As I completed the scoring of eighteen entries, I felt dumbfounded. I sat there puzzled as I reflected on suspiciously similar ideas. Four nearly identical responses which did not even answer the brief. I spoke to other judges, only to hear they had several versions of the same ideas in their respective categories. Was it mental association? Time pressure giving in to cliché?

I was curious, and I didn’t think the reason could be that simple. So, I did what my suspicions made think the entrants had done, and I hopped on ChatGPT.

I uploaded the pdf of the brief and prompted; ‘Give me some ideas that will win Cannes Young Lions digital by answering this brief’. Using only the free version of Open.AI’s insipid, servile, white chat box, four prompts, ten minutes and zero critical thinking, I had reproduced the core parts of most of the entrants I had reviewed.

This gave me no sense of awe.

I wasn’t inspired or amazed at how quickly I was able to find ideas or create mimicries of award winning work from the past. I was bored. I had a pile of mediocrity that would never survive internal reviews if the brief was a pitch.

The rage gave way quickly to another feeling. I was not angry at the entrants, they are just young people doing their best to stand out.
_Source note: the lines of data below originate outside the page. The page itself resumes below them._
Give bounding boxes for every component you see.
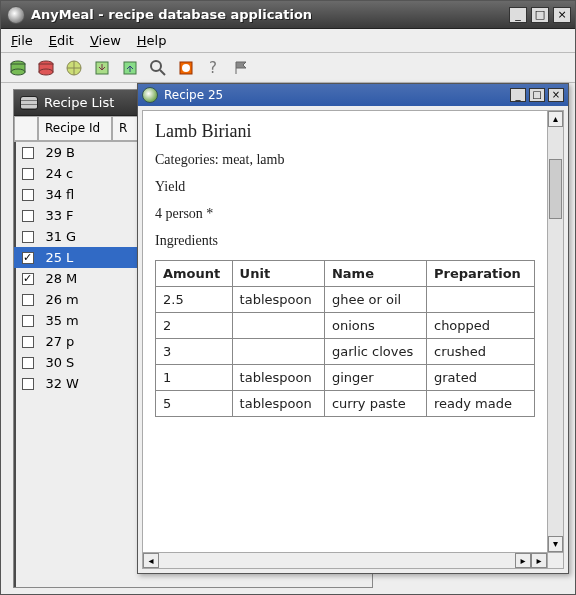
menu-view[interactable]: View — [90, 33, 121, 48]
col-unit: Unit — [232, 261, 324, 287]
cell-name: ghee or oil — [324, 287, 426, 313]
cell-name: garlic cloves — [324, 339, 426, 365]
row-checkbox[interactable] — [17, 231, 38, 243]
col-recipe-id[interactable]: Recipe Id — [38, 116, 112, 141]
cell-amount: 2 — [156, 313, 233, 339]
db-disconnect-icon[interactable] — [35, 57, 57, 79]
row-checkbox[interactable] — [17, 315, 38, 327]
recipe-window-icon — [142, 87, 158, 103]
cell-name: onions — [324, 313, 426, 339]
recipe-document: Lamb Biriani Categories: meat, lamb Yiel… — [143, 111, 563, 427]
row-checkbox[interactable] — [17, 294, 38, 306]
minimize-button[interactable]: _ — [509, 7, 527, 23]
cell-prep: crushed — [426, 339, 534, 365]
ingredient-row: 2.5tablespoonghee or oil — [156, 287, 535, 313]
horizontal-scrollbar[interactable]: ◂ ▸ ▸ — [143, 552, 547, 568]
row-checkbox[interactable] — [17, 378, 38, 390]
search-icon[interactable] — [147, 57, 169, 79]
row-id: 25 — [38, 250, 66, 265]
menubar: File Edit View Help — [1, 29, 575, 53]
workarea: Recipe List Recipe Id R 29 B24 c34 fl33 … — [1, 83, 575, 594]
scroll-track[interactable] — [548, 127, 563, 536]
titlebar[interactable]: AnyMeal - recipe database application _ … — [1, 1, 575, 29]
stop-icon[interactable] — [175, 57, 197, 79]
cell-prep: ready made — [426, 391, 534, 417]
scroll-thumb[interactable] — [549, 159, 562, 219]
menu-edit[interactable]: Edit — [49, 33, 74, 48]
ingredient-row: 3garlic clovescrushed — [156, 339, 535, 365]
inner-close-button[interactable]: × — [548, 88, 564, 102]
ingredient-row: 1tablespoongingergrated — [156, 365, 535, 391]
app-icon — [7, 6, 25, 24]
col-amount: Amount — [156, 261, 233, 287]
menu-help[interactable]: Help — [137, 33, 167, 48]
recipe-list-title: Recipe List — [44, 95, 114, 110]
recipe-title: Lamb Biriani — [155, 121, 543, 142]
recipe-window: Recipe 25 _ □ × Lamb Biriani Categories:… — [137, 83, 569, 574]
db-connect-icon[interactable] — [7, 57, 29, 79]
row-id: 35 — [38, 313, 66, 328]
recipe-window-title: Recipe 25 — [164, 88, 507, 102]
scroll-corner — [547, 552, 563, 568]
ingredients-label: Ingredients — [155, 233, 543, 249]
ingredient-row: 2onionschopped — [156, 313, 535, 339]
cell-unit — [232, 313, 324, 339]
scroll-left-icon[interactable]: ◂ — [143, 553, 159, 568]
globe-icon[interactable] — [63, 57, 85, 79]
svg-point-12 — [182, 64, 190, 72]
col-name: Name — [324, 261, 426, 287]
import-icon[interactable] — [91, 57, 113, 79]
cell-unit: tablespoon — [232, 287, 324, 313]
ingredients-table: Amount Unit Name Preparation 2.5tablespo… — [155, 260, 535, 417]
menu-file[interactable]: File — [11, 33, 33, 48]
row-checkbox[interactable] — [17, 210, 38, 222]
scroll-right-icon[interactable]: ▸ — [515, 553, 531, 568]
cell-unit: tablespoon — [232, 365, 324, 391]
col-prep: Preparation — [426, 261, 534, 287]
cell-unit: tablespoon — [232, 391, 324, 417]
close-button[interactable]: × — [553, 7, 571, 23]
scroll-right2-icon[interactable]: ▸ — [531, 553, 547, 568]
maximize-button[interactable]: □ — [531, 7, 549, 23]
row-id: 24 — [38, 166, 66, 181]
col-checkbox[interactable] — [14, 116, 38, 141]
database-icon — [20, 96, 38, 110]
recipe-yield-label: Yield — [155, 179, 543, 195]
row-id: 33 — [38, 208, 66, 223]
export-icon[interactable] — [119, 57, 141, 79]
scroll-down-icon[interactable]: ▾ — [548, 536, 563, 552]
recipe-categories: Categories: meat, lamb — [155, 152, 543, 168]
window-title: AnyMeal - recipe database application — [31, 7, 509, 22]
cell-amount: 5 — [156, 391, 233, 417]
cell-name: curry paste — [324, 391, 426, 417]
help-icon[interactable]: ? — [203, 57, 225, 79]
cell-amount: 1 — [156, 365, 233, 391]
row-checkbox[interactable] — [17, 357, 38, 369]
scroll-up-icon[interactable]: ▴ — [548, 111, 563, 127]
row-checkbox[interactable]: ✓ — [17, 273, 38, 285]
svg-text:?: ? — [209, 59, 217, 77]
svg-line-10 — [160, 70, 165, 75]
row-id: 28 — [38, 271, 66, 286]
recipe-window-titlebar[interactable]: Recipe 25 _ □ × — [138, 84, 568, 106]
row-checkbox[interactable]: ✓ — [17, 252, 38, 264]
cell-amount: 3 — [156, 339, 233, 365]
hscroll-track[interactable] — [159, 553, 515, 568]
toolbar: ? — [1, 53, 575, 83]
inner-minimize-button[interactable]: _ — [510, 88, 526, 102]
cell-prep — [426, 287, 534, 313]
inner-maximize-button[interactable]: □ — [529, 88, 545, 102]
row-checkbox[interactable] — [17, 336, 38, 348]
row-checkbox[interactable] — [17, 168, 38, 180]
cell-name: ginger — [324, 365, 426, 391]
ingredient-row: 5tablespooncurry pasteready made — [156, 391, 535, 417]
vertical-scrollbar[interactable]: ▴ ▾ — [547, 111, 563, 552]
main-window: AnyMeal - recipe database application _ … — [0, 0, 576, 595]
flag-icon[interactable] — [231, 57, 253, 79]
cell-prep: chopped — [426, 313, 534, 339]
row-id: 26 — [38, 292, 66, 307]
row-checkbox[interactable] — [17, 147, 38, 159]
cell-unit — [232, 339, 324, 365]
row-checkbox[interactable] — [17, 189, 38, 201]
svg-point-9 — [151, 61, 161, 71]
And I wasn’t fearful of the power of language models, nothing made me feel these responses were going to replace me.

No, as I thought about the situation, I became oddly sad. Maybe it is one of my more nihilistic tendencies, but I suddenly had the sense that there is no future industry for advertising, not because we are replaced, but because we don’t know how to stand firm on our value.

What was bothering me the most was the responsibilities entrants gave the tech and what responsibilities were retained by the human. To my mind, and from what I could see in ChatGPT, it appeared that minutes were spent on problem solving, on being creative.
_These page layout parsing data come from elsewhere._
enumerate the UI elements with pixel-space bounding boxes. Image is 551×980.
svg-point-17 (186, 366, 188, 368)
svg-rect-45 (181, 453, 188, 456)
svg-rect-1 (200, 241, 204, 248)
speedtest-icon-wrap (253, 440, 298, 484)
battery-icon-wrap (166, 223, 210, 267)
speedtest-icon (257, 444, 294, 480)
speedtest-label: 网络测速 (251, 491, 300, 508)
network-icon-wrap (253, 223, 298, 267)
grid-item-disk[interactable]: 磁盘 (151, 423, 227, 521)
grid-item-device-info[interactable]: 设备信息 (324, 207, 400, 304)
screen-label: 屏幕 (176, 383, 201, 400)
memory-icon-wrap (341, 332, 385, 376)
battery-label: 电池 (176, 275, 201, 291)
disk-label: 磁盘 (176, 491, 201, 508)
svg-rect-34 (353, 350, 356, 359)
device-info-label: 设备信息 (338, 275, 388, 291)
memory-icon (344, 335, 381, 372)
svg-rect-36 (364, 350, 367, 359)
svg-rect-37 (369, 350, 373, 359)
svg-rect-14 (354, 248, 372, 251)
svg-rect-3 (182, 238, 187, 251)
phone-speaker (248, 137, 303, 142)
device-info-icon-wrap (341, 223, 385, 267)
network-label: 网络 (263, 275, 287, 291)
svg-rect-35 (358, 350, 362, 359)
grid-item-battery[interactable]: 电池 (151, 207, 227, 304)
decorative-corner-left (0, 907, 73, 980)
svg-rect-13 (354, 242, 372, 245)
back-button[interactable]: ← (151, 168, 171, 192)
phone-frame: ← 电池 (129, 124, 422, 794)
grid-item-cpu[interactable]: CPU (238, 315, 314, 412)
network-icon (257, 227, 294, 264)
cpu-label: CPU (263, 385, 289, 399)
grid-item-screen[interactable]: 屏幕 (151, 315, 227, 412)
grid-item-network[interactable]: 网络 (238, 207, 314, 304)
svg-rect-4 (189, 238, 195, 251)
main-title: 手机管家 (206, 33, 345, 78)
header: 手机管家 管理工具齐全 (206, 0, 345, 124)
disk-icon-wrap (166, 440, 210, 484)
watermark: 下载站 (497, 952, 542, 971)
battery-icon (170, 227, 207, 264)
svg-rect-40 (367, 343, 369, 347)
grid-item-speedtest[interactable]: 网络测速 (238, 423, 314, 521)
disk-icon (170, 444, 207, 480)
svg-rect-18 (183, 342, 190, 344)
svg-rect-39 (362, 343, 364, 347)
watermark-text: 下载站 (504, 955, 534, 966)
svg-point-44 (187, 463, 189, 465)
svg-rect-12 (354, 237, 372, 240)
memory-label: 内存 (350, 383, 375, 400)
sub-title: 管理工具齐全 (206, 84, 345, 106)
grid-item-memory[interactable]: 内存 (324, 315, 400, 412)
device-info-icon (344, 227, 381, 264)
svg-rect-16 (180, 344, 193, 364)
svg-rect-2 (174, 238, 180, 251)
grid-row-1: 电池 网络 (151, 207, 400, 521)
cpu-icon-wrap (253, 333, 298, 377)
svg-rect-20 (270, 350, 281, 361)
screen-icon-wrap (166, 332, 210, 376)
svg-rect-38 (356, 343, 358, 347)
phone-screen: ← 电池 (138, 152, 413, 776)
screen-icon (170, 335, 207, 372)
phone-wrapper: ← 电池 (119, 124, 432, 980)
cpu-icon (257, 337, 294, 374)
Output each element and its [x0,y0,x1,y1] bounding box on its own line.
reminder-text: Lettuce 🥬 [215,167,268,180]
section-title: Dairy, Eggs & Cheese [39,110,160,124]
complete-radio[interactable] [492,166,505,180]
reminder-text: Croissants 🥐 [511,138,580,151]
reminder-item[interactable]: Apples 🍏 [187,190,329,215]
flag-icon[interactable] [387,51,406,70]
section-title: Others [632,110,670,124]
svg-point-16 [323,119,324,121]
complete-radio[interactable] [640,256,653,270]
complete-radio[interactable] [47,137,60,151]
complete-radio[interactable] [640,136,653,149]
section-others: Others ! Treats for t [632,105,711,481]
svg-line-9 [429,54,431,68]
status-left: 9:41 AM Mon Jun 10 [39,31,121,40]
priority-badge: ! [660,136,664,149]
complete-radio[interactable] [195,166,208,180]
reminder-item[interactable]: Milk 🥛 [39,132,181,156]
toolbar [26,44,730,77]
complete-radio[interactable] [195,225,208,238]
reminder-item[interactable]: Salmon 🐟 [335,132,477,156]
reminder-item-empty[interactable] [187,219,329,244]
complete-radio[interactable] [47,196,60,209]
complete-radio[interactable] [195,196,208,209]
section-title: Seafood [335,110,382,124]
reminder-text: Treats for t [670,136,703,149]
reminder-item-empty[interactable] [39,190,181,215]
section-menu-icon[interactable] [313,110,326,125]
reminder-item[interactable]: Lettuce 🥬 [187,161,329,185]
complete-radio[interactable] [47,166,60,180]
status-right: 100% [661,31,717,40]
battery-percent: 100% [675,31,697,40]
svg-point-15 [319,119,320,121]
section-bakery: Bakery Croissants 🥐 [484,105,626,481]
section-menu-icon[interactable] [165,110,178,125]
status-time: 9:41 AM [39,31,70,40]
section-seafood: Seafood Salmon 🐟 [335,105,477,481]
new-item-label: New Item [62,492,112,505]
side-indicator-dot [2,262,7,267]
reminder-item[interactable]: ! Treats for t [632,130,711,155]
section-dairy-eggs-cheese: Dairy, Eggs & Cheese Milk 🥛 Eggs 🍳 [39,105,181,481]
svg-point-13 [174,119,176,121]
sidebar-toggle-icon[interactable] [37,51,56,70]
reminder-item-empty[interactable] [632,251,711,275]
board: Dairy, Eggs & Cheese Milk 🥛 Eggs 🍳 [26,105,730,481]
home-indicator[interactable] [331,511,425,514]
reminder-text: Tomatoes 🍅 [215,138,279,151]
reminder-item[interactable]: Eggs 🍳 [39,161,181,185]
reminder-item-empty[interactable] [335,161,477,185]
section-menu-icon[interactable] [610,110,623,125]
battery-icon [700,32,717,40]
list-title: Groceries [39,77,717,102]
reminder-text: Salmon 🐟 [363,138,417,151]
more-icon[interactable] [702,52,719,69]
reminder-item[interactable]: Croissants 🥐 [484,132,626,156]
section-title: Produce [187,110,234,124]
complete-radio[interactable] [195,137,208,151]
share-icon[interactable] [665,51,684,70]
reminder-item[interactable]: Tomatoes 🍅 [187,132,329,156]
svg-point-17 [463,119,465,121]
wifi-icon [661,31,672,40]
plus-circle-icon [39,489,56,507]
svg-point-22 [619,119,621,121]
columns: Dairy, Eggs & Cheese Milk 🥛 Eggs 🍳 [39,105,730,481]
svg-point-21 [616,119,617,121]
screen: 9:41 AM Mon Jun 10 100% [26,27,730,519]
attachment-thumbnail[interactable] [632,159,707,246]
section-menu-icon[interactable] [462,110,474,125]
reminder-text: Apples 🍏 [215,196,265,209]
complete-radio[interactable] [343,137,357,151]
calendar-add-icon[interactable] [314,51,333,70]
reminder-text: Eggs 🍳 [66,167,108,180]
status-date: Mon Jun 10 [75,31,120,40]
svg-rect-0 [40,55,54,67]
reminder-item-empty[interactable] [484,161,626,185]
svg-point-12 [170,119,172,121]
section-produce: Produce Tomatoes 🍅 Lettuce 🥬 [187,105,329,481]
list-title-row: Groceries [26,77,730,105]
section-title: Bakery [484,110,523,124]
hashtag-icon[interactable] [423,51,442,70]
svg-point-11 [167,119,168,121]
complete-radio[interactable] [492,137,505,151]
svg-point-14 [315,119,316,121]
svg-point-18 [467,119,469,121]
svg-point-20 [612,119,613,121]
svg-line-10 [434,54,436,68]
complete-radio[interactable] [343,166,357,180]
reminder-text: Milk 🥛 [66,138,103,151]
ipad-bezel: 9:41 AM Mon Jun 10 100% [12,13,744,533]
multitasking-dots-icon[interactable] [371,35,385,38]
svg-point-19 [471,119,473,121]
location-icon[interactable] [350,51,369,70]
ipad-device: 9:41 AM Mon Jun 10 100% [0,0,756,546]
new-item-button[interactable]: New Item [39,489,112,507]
If this is what young people think the process should be (or worse, what they are seeing inside their agencies), that doesn’t bode well for an industry that frequently gets called “the colouring in department.”

Entrants outsourced the best part of working in this industry to a piece of software that isn’t even that good at marketing and chose to instead focus on design and polish. That priority setting is the complete death of value; a gross misunderstanding of what our job is, why we get to charge clients what we charge, and why our jobs are interesting.

This choice sacrifices the imagining, the thinking. Being original.

I am in no way admonishing the use of AI. I’ve been an outspoken supporter of some great innovation in the space. But we must be conscious of what these models are when we used them in our jobs.

There is a major difference between taking an idea from an LLM and really addressing the brief. Fundamentally, the scariest, most dangerous behaviour I observed among entries was simply not answering the brief. An LLM is not concerned about effective results, particularly if you don’t ask it to. An LLM is also not designed to be original. It is a complex prediction machine, looking for the most probabilistic response to the prompt. It’s designed to reduce originality and divergence.

Young Lions isn’t just a hypothetical brief, it’s practice without consequence. An opportunity to swing for the fences, to make an idea that is wildly off the wall, to dare the judges to buy the idea. But if you are not fundamentally addressing the need of the brief, nothing about your idea is worth the water used to cool the computer that made it.

Entry to Young Lions isn’t compulsory. The people who enter it (and win it) are the most ambitious, driven creative minds, the people who will make up the future of leaders of the industry.

Thankfully, some of the entries showed that deft ability to fuse great thinking to execution and made me remember the feeling of being struck by the simplicity and ingenuity of an original idea. Sadly, that feeling sat in conflict with the shadow of entries that had lost any insight or humanity.

But all this ranting isn’t really about AI or the young people who did enter Young Lions. It’s about our whole industry and how we approach our work. It’s about where we put our focus, our energy and what we think our value is. How we protect that value.

If we want to have a future as an industry, we must see this behaviour as a warning signal.

We must cleave ourselves to the valuable, fun, human parts of our job; the parts that make us passionate, the hard parts, the parts that no amount of synthesised computation could ever approach. And we have to make it clear that prediction machines cannot replace that.

We are a business that trades in understanding people. Our job is to empathise with people, to entertain those people, to notice the little things people do and to sell to those people. Please don’t let a silicon Gollum fool you into thinking that figuring that out isn’t the most important part.